In the RIF study, after the first apremilast alone treatment period, a 4 day washout period was followed by the second single oral dose administration of apremilast 30 mg and 5 min later by a 30 min intravenous (i.v.) infusion of rifampicin 600 mg. On day 7, after the completion of the sampling for the 48 h post-dose plasma apremilast concentration determination, oral doses of rifampicin 600 mg once daily were administered for 15 days (days 7–21). On day 20, the 14th oral rifampicin dose was administered concurrently with the third single oral dose of apremilast 30 mg. The last (15th) oral dose of rifampicin was administered to ensure that steady-state concentrations were maintained during the apremilast sampling period. A 30 mg dose of apremilast was selected to ensure that a decrease in exposure could still be measured, since there is a potential to induce elimination, which would result in decreased apremilast exposures.

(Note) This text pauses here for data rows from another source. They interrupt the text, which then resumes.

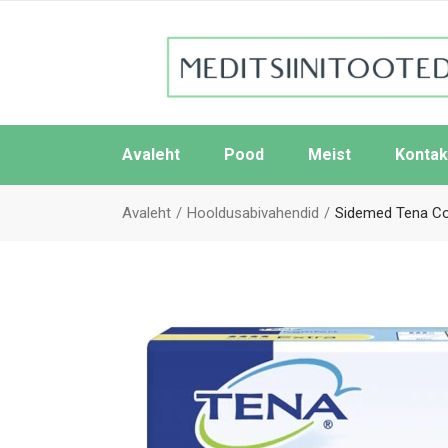
Avaleht
Pood
Meist
Kontak
Avaleht
Hooldusabivahendid
Sidemed Tena Co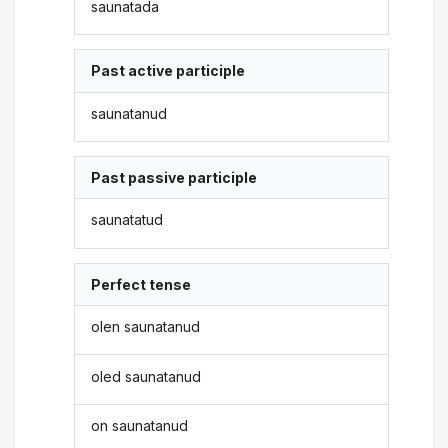
saunatada
Past active participle
saunatanud
Past passive participle
saunatatud
Perfect tense
olen saunatanud
oled saunatanud
on saunatanud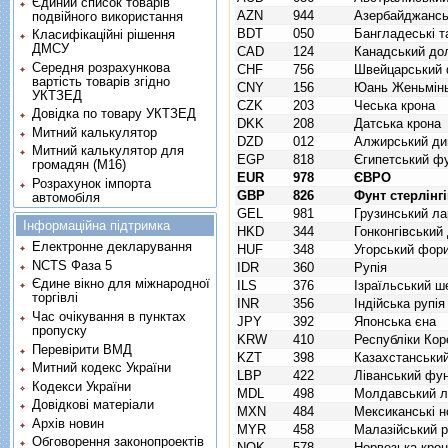
Єдиний список товарів
AZN
944
Азербайджансь
подвійного використання
BDT
050
Бангладеські т
Класифікаційні рішення
ДМСУ
CAD
124
Канадський до
Середня розрахункова
CHF
756
Швейцарський 
вартість товарів згідно
CNY
156
Юань Женьмінь
УКТЗЕД
CZK
203
Чеська крона
Довідка по товару УКТЗЕД
DKK
208
Датська крона
Митний калькулятор
DZD
012
Алжирський ди
Митний калькулятор для
EGP
818
Єгипетський ф
громадян (М16)
EUR
978
ЄВРО
Розрахунок імпорта
GBP
826
Фунт стерлінг
автомобіля
GEL
981
Грузинський ла
Інформаційна підтримка
HKD
344
Гонконгівський
Електронне декларування
HUF
348
Угорський фор
NCTS Фаза 5
IDR
360
Рупія
Єдине вікно для міжнародної
ILS
376
Ізраїльський ш
торгівлі
INR
356
Індійська рупія
Час очікування в пунктах
JPY
392
Японська єна
пропуску
KRW
410
Республіки Кор
Перевірити ВМД
KZT
398
Казахстанський
Митний кодекс України
LBP
422
Ліванський фу
Кодекси України
MDL
498
Молдавський л
Довідкові матеріали
MXN
484
Мексиканські н
Архів новин
MYR
458
Малазійський рі
Обговорення законопроектів
NOK
578
Норвезька кро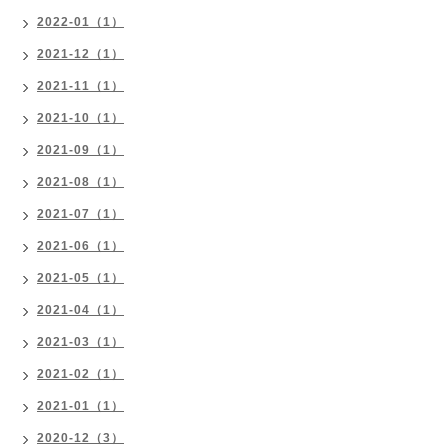
2022-01（1）
2021-12（1）
2021-11（1）
2021-10（1）
2021-09（1）
2021-08（1）
2021-07（1）
2021-06（1）
2021-05（1）
2021-04（1）
2021-03（1）
2021-02（1）
2021-01（1）
2020-12（3）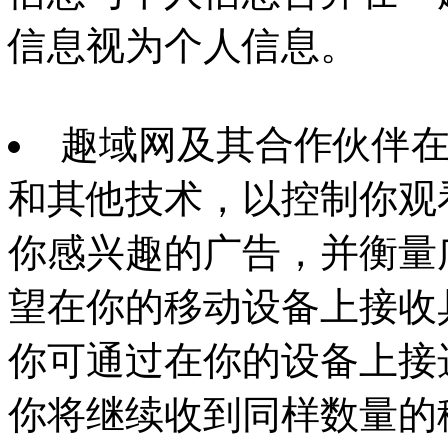
信息视为个人信息。
趣域网及其合作伙伴在移动
和其他技术，以控制你观
你感兴趣的广告，并衡量
望在你的移动设备上接收
你可通过在你的设备上接
你将继续收到同样数量的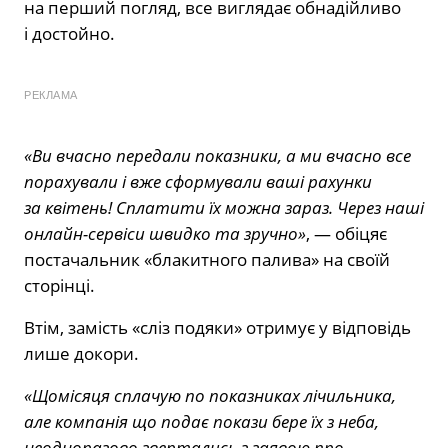
на перший погляд, все виглядає обнадійливо
і достойно.
РЕКЛАМА
«Ви вчасно передали показники, а ми вчасно все
порахували і вже сформували ваші рахунки
за квітень! Сплатити їх можна зараз. Через наші
онлайн-сервіси швидко та зручно»
, — обіцяє
постачальник «блакитного палива» на своїй
сторінці.
Втім, замість «сліз подяки» отримує у відповідь
лише докори.
«Щомісяця сплачую по показниках лічильника,
але компанія що подає покази бере їх з неба,
неодноразово звертались з заявою про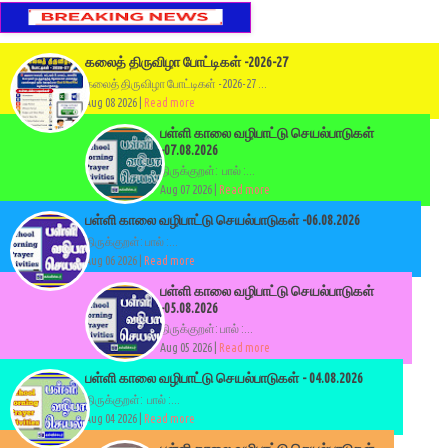
கலைத் திருவிழா போட்டிகள் -2026-27
கலைத் திருவிழா போட்டிகள் -2026-27 ...
Aug 08 2026 |
Read more
பள்ளி காலை வழிபாட்டு செயல்பாடுகள்
-07.08.2026
திருக்குறள்: பால் :...
Aug 07 2026 |
Read more
பள்ளி காலை வழிபாட்டு செயல்பாடுகள் -06.08.2026
திருக்குறள்: பால் :...
Aug 06 2026 |
Read more
பள்ளி காலை வழிபாட்டு செயல்பாடுகள்
-05.08.2026
திருக்குறள்: பால் :...
Aug 05 2026 |
Read more
பள்ளி காலை வழிபாட்டு செயல்பாடுகள் - 04.08.2026
திருக்குறள்: பால் :...
Aug 04 2026 |
Read more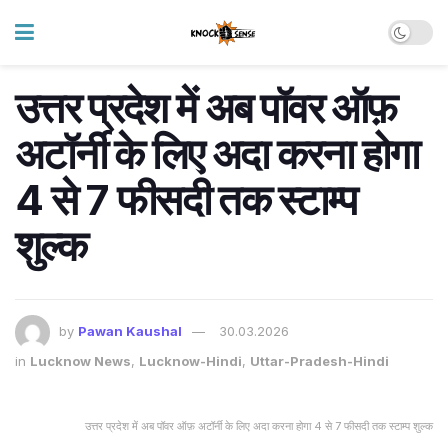
उत्तर प्रदेश में अब पॉवर ऑफ़
अटॉर्नी के लिए अदा करना होगा
4 से 7 फीसदी तक स्टाम्प
शुल्क
by
Pawan Kaushal
30.03.2026
in
Lucknow News
,
Lucknow-Hindi
,
Uttar-Pradesh-Hindi
उत्तर प्रदेश में अब पॉवर ऑफ़ अटॉर्नी के लिए अदा करना होगा 4 से 7 फीसदी तक स्टाम्प शुल्क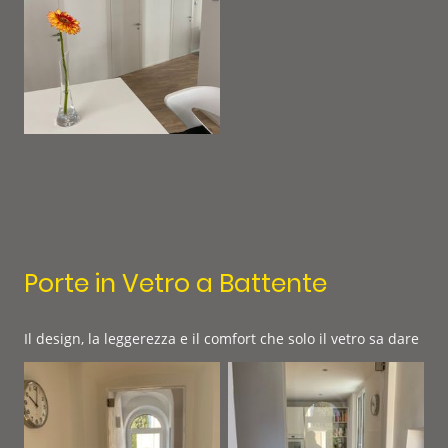
Porte in Vetro a Battente
Il design, la leggerezza e il comfort che solo il vetro sa dare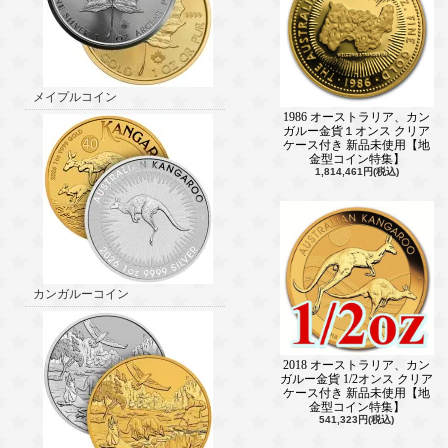
メイプルコイン
1986 オーストラリア、カン
ガルー金貨１オンス クリア
ケース付き 新品未使用【地
金型コイン特集】
1,814,461円(税込)
カンガルーコイン
2018 オーストラリア、カン
ガルー金貨 1/2オンス クリア
ケース付き 新品未使用【地
金型コイン特集】
541,323円(税込)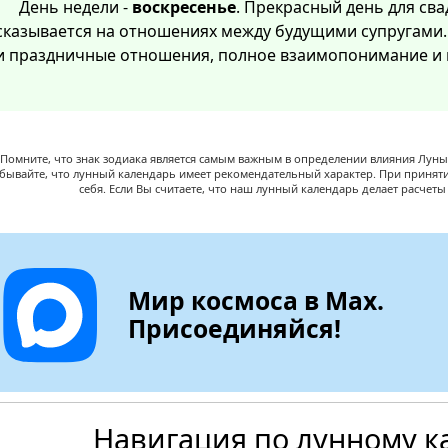
День недели -
воскресенье
. Прекрасный день для св
сказывается на отношениях между будущими супругами.
и праздничные отношения, полное взаимопонимание и в
Помните, что знак зодиака является самым важным в определении влияния Луны,
абывайте, что лунный календарь имеет рекомендательный характер. При принят
себя. Если Вы считаете, что наш лунный календарь делает расчет
Мир космоса в Max.
Присоединяйся!
Навигация по лунному к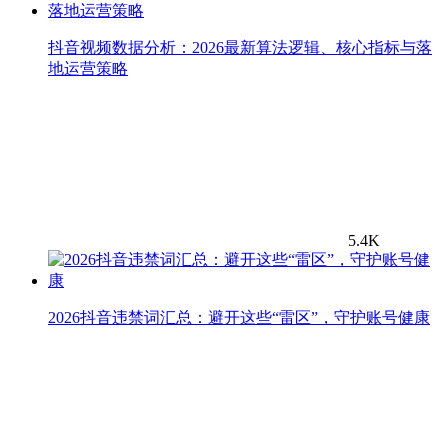
抖音视频数据分析：2026最新算法逻辑、核心指标与落
地运营策略
5.4K
2026抖音违禁词汇总：避开这些“雷区”，守护账号健康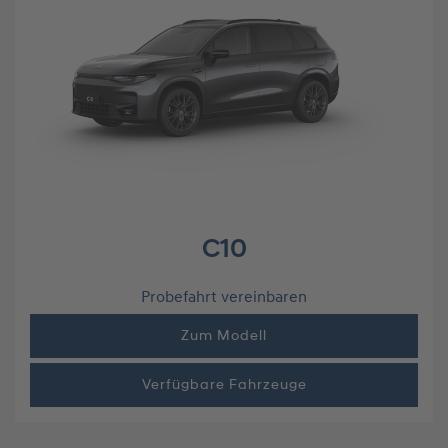
C10
Probefahrt vereinbaren
Zum Modell
Verfügbare Fahrzeuge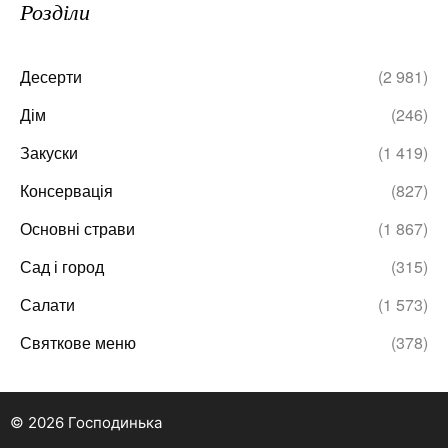
Розділи
Десерти
(2 981)
Дім
(246)
Закуски
(1 419)
Консервація
(827)
Основні страви
(1 867)
Сад і город
(315)
Салати
(1 573)
Святкове меню
(378)
© 2026 Господинька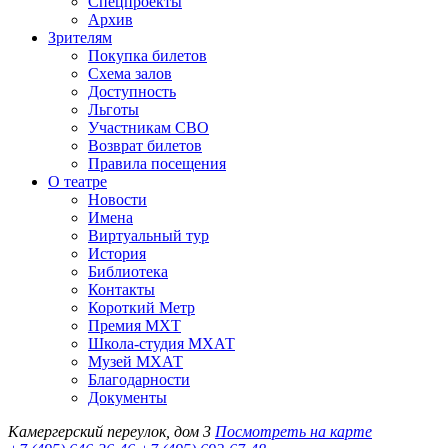
Спецпроекты
Архив
Зрителям
Покупка билетов
Схема залов
Доступность
Льготы
Участникам СВО
Возврат билетов
Правила посещения
О театре
Новости
Имена
Виртуальный тур
История
Библиотека
Контакты
Короткий Метр
Премия МХТ
Школа-студия МХАТ
Музей МХАТ
Благодарности
Документы
Камергерский переулок, дом 3
Посмотреть на карте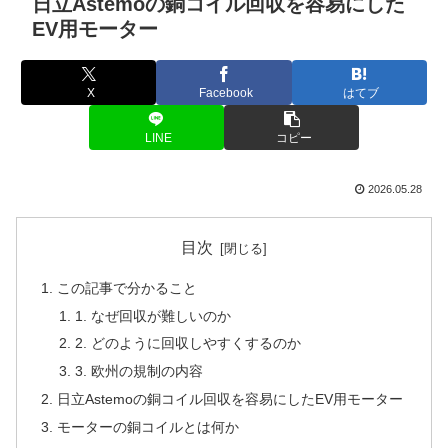
日立Astemoの銅コイル回収を容易にした
EV用モーター
X
Facebook
はてブ
LINE
コピー
2026.05.28
目次
この記事で分かること
1. なぜ回収が難しいのか
2. どのように回収しやすくするのか
3. 欧州の規制の内容
日立Astemoの銅コイル回収を容易にしたEV用モーター
モーターの銅コイルとは何か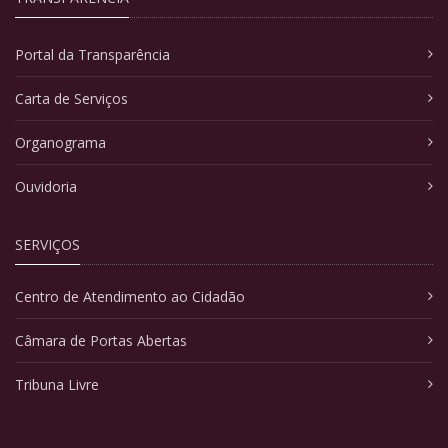
Portal da Transparência
Carta de Serviços
Organograma
Ouvidoria
SERVIÇOS
Centro de Atendimento ao Cidadão
Câmara de Portas Abertas
Tribuna Livre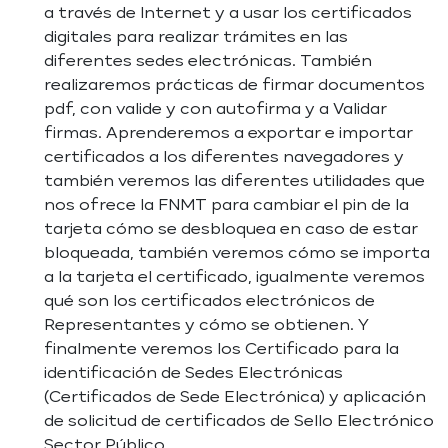
a través de Internet y a usar los certificados
digitales para realizar trámites en las
diferentes sedes electrónicas. También
realizaremos prácticas de firmar documentos
pdf, con valide y con autofirma y a Validar
firmas. Aprenderemos a exportar e importar
certificados a los diferentes navegadores y
también veremos las diferentes utilidades que
nos ofrece la FNMT para cambiar el pin de la
tarjeta cómo se desbloquea en caso de estar
bloqueada, también veremos cómo se importa
a la tarjeta el certificado, igualmente veremos
qué son los certificados electrónicos de
Representantes y cómo se obtienen. Y
finalmente veremos los Certificado para la
identificación de Sedes Electrónicas
(Certificados de Sede Electrónica) y aplicación
de solicitud de certificados de Sello Electrónico
Sector Público.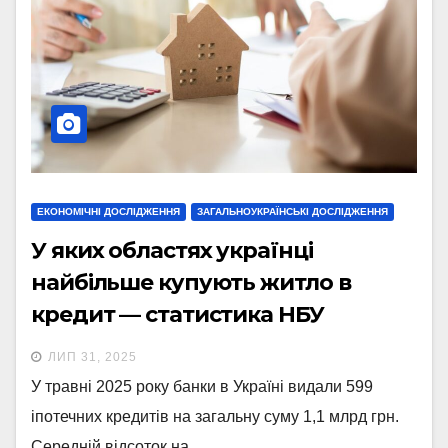
ЕКОНОМІЧНІ ДОСЛІДЖЕННЯ
ЗАГАЛЬНОУКРАЇНСЬКІ ДОСЛІДЖЕННЯ
У яких областях українці
найбільше купують житло в
кредит — статистика НБУ
(інфографіка)
ЛИП 31, 2025
У травні 2025 року банки в Україні видали 599
іпотечних кредитів на загальну суму 1,1 млрд грн.
Середній відсоток на…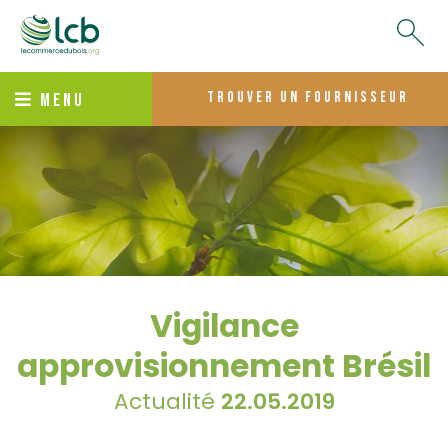
trouver un fournisseur
MENU
Vigilance
approvisionnement Brésil
Actualité
22.05.2019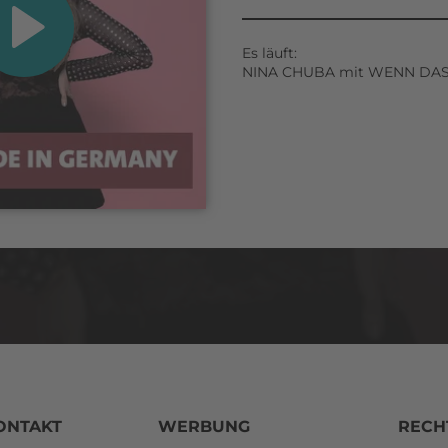
Es läuft:
NINA CHUBA mit WENN DAS 
ONTAKT
WERBUNG
RECH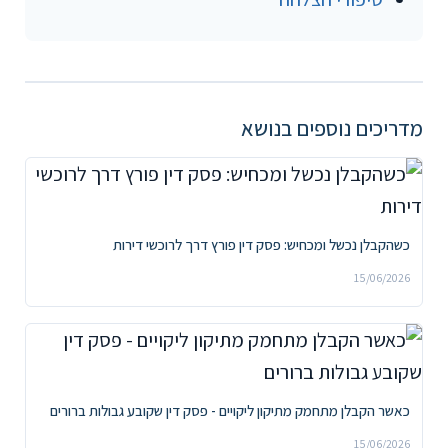
מדריכים נוספים בנושא
כשהקבלן נכשל ומכחיש: פסק דין פורץ דרך לרוכשי דירות
15/06/2026
כאשר הקבלן מתחמק מתיקון ליקויים - פסק דין שקובע גבולות ברורים
15/06/2026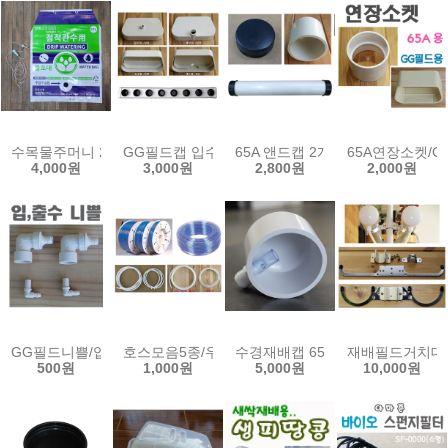
수목물주머니 25L(수액세트) 물포대 점적 관수 관주 수목 나무 물주머
GG필드캡 입수 출수 박막재배 NFT CAP 양액 수경 
65A 앤드캡 2개 홀가공 백색 pvc
65A연장소켓/
4,000원
3,000원
2,800원
2,000원
GG필드니쁠/입수니쁠/출수니쁠/수경재배기니쁠
호스모음5종/우레탄호스 정수기 튜빙 pe 고압 에어
수경재배캡 65A용 DIY 양액 수경
재배필드거치대(2
500원
1,000원
5,000원
10,000원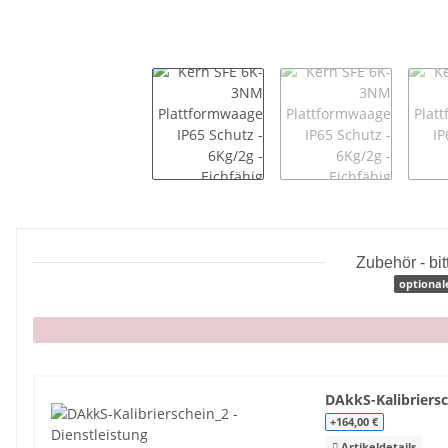
Zubehör - bi
optional
x
DAkkS-Kalibriersc
+164,00 €
Artikeldetails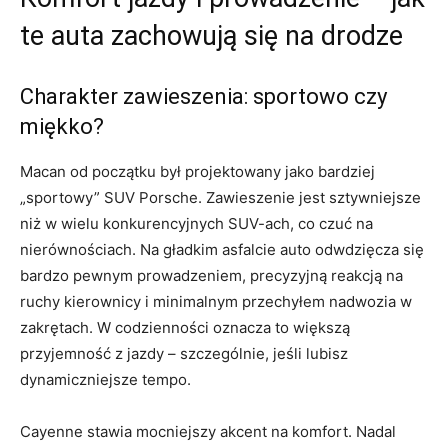
te auta zachowują się na drodze
Charakter zawieszenia: sportowo czy
miękko?
Macan od początku był projektowany jako bardziej
„sportowy” SUV Porsche. Zawieszenie jest sztywniejsze
niż w wielu konkurencyjnych SUV-ach, co czuć na
nierównościach. Na gładkim asfalcie auto odwdzięcza się
bardzo pewnym prowadzeniem, precyzyjną reakcją na
ruchy kierownicy i minimalnym przechyłem nadwozia w
zakrętach. W codzienności oznacza to większą
przyjemność z jazdy – szczególnie, jeśli lubisz
dynamiczniejsze tempo.
Cayenne stawia mocniejszy akcent na komfort. Nadal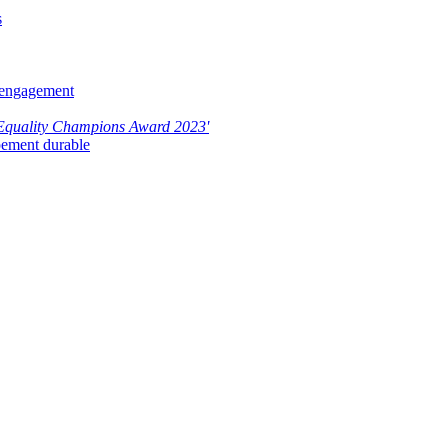
s
n engagement
Equality Champions Award 2023'
ppement durable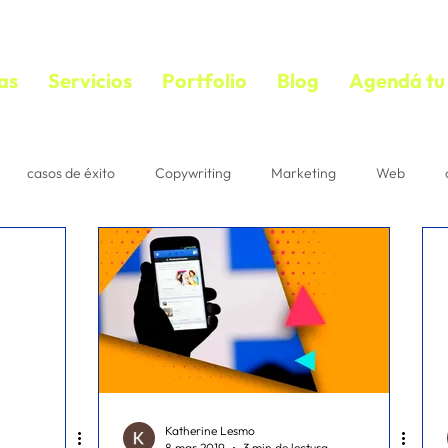
as
Servicios
Portfolio
Blog
Agendá tu 
casos de éxito
Copywriting
Marketing
Web
bloguear
VIDEOS
copywriting
textos persuasivos
mail marketing
Estrategias
Suscriptores
Correo
acebook ads
diseño
ecommerce
IA
Pautaje
Katherine Lesmo
8 mar 2019
3 min de lectura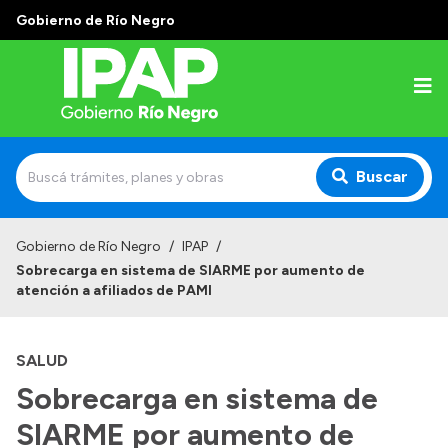
Gobierno de Río Negro
Buscar
Inicio
Gobierno de Río Negro
/
IPAP
/
Sobrecarga en sistema de SIARME por aumento de
Institucional
atención a afiliados de PAMI
El IPAP
SALUD
Autoridades
Sobrecarga en sistema de
Alumnos
SIARME por aumento de
Docentes y Capacitadores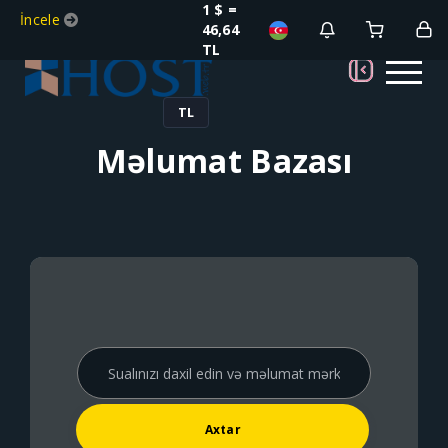
1 $ =
İncele
46,64
TL
TL
Məlumat Bazası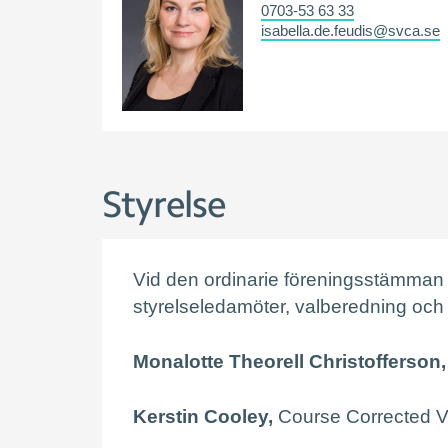
0703-53 63 33
isabella.de.feudis@svca.se
Styrelse
Vid den ordinarie föreningsstämman 
styrelseledamöter, valberedning och 
Monalotte Theorell Christofferson,
Kerstin Cooley,
Course Corrected V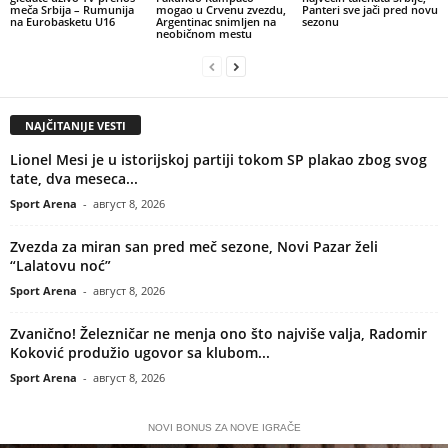
meča Srbija – Rumunija
mogao u Crvenu zvezdu,
Panteri sve jači pred novu
na Eurobasketu U16
Argentinac snimljen na
sezonu
neobičnom mestu
NAJČITANIJE VESTI
Lionel Mesi je u istorijskoj partiji tokom SP plakao zbog svog
tate, dva meseca...
Sport Arena
-
август 8, 2026
Zvezda za miran san pred meč sezone, Novi Pazar želi
“Lalatovu noć”
Sport Arena
-
август 8, 2026
Zvanično! Železničar ne menja ono što najviše valja, Radomir
Koković produžio ugovor sa klubom...
Sport Arena
-
август 8, 2026
NOVI BONUS ZA NOVE IGRAČE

The drug/molecular target nomenclature conforms to the British Journal of Pharmacology's The Concise Guide to PHARMACOLOGY 2013/14 [14]. Apremilast oral tablets were supplied by Celgene Corporation (Summit, NJ, USA) as apremilast 10 mg capsules (batch number 0293X; KETO study) and apremilast 30 mg tablets (batch number 11F2066; RIF study). Commercially available ketoconazole 200 mg oral tablets (Nizoral®, Janssen Pharmaceuticals, Titusville, NJ, USA; batch number 04KL836) were supplied by Parexel (KETO study). Commercially available rifampicin oral capsules (Rifadin™ 300 mg capsules, Sanofi-Aventis, Guildford, Surrey, UK; batch number 3083315) and rifampicin i.v. solution (RIFADIN™ containing rifampicin 600 mg; Sanofi-Aventis, Guildford, Surrey, UK; batch number 7005369) were supplied by Quintiles (RIF study).

Safety

Safety was assessed in both studies and included periodic assessments of laboratory analytes (urinalysis, clinical chemistry and haematology), vital signs, 12-lead electrocardiograms, physical examinations, adverse events (AEs) and concomitant medication use.

Ethical considerations

The clinical study protocols, informed consent documents, and appropriate study-related documents were reviewed and approved by an appropriate institutional review board or independent ethics committee. The KETO study was reviewed by the Brent Medical Ethics Committee (Park Royal, London, UK; REC reference number 05/Q0408/23), an independent ethics committee. The RIF study was reviewed by Midlands Independent Review Board (Overland Park, KS, USA). The studies were conducted in compliance with the Declaration of Helsinki, Guidelines for Good Clinical Practice, and applicable regulatory requirements. For the KETO study, a clinical trial application was submitted and Medicines and Healthcare products Regulatory Agency approval to conduct the study was obtained before the first subject was screened. All subjects provided written informed consent before the start of any study-specific procedures.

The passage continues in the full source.